During World War II, the military facility served as a POW camp mostly for German sailors captured from U-boats. By many accounts, life at the POW camp was far from terrible, but that didn't stop German prisoners from building a secret tunnel all the way to a nearby canal to plot an escape. The facts about the tunnel get hazy: Four months of digging under bathhouses, fences, and a patrol road ended in a tunnel somewhere between 125 to 400 feet long. Some say the tunnel even went under the canal. During a Christmas celebration in 1944, the prisoners used the noise of the party to plan their escape. Sources say as many as 25 men escaped — some captured, some assimilating into the local population uncaught, and some knocking on the doors of citizens in Tempe and south Scottsdale asking to be sent back to the POW camp (Arizona does get chilly in the winter, you know).

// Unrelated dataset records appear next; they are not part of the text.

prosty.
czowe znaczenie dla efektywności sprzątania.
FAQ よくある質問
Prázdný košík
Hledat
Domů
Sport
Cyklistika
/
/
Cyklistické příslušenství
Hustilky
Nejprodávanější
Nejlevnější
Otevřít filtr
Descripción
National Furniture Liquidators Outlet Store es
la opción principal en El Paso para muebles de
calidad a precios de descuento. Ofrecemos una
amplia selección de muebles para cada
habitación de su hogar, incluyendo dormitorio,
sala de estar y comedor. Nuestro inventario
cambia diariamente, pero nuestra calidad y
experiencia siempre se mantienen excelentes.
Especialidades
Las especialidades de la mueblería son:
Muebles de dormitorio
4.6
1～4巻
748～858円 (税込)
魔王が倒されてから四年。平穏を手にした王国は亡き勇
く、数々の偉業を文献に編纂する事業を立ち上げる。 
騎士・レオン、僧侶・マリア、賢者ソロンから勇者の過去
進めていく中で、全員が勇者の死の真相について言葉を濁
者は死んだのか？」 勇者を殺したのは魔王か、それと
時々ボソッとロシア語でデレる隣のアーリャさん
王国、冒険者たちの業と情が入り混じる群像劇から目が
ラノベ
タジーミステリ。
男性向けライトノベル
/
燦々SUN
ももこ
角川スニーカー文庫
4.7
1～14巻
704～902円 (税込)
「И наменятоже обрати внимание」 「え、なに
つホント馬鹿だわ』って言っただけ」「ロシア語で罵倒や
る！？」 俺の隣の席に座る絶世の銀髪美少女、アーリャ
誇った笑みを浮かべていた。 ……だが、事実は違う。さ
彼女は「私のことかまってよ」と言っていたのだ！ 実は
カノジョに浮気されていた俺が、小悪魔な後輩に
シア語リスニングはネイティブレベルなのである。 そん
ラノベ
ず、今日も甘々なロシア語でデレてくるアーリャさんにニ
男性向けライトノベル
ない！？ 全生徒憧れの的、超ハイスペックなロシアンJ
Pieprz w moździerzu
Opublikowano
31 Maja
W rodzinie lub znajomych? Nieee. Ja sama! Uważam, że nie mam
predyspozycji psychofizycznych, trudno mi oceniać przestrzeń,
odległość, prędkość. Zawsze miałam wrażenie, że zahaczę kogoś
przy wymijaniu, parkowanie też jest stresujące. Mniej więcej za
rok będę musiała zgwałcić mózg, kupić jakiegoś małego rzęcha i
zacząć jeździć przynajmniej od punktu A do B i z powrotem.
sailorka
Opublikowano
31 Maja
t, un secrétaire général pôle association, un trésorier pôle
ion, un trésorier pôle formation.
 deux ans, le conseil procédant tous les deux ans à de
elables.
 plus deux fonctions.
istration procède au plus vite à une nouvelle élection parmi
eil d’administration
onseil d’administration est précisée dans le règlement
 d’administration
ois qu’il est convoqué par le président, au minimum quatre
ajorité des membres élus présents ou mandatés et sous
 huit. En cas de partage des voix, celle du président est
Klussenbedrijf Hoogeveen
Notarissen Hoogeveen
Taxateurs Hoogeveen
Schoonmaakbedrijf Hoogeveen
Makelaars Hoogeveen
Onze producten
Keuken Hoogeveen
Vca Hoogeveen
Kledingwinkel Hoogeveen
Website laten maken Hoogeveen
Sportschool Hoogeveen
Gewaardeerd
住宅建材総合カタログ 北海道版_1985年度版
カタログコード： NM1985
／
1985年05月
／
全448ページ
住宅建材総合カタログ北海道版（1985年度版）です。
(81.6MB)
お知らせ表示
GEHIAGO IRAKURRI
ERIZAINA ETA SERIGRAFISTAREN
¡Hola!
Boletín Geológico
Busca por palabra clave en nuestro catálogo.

The Army got a call from local law enforcement officials who suspected prisoners may be on the loose. The Army, embarrassed that it didn't even know prisoners had escaped — let alone had been digging an escape route for months — used the story of the tunnel to do some hind covering. The Army supposedly masked its snafu by claiming it had built the tunnel, not the prisoners: A whole underground system (built by the U.S. for the U.S.) that just happened to be discovered by German prisoners and used to escape the camp.
Maybe the U.S. Army really did build those tunnels, or maybe the German prisoners started that underground tunnel and the Army later built it into a super-secret spy center, or maybe it really was nothing more than a prisoner-built escape tunnel. At the very least, we know that there were some underground shenanigans happening at Papago Park in the 1940s. The last piece of the POW camp was destroyed in 2005, and the camp is now home to the Arizona National Guard (and possibly that secret lair).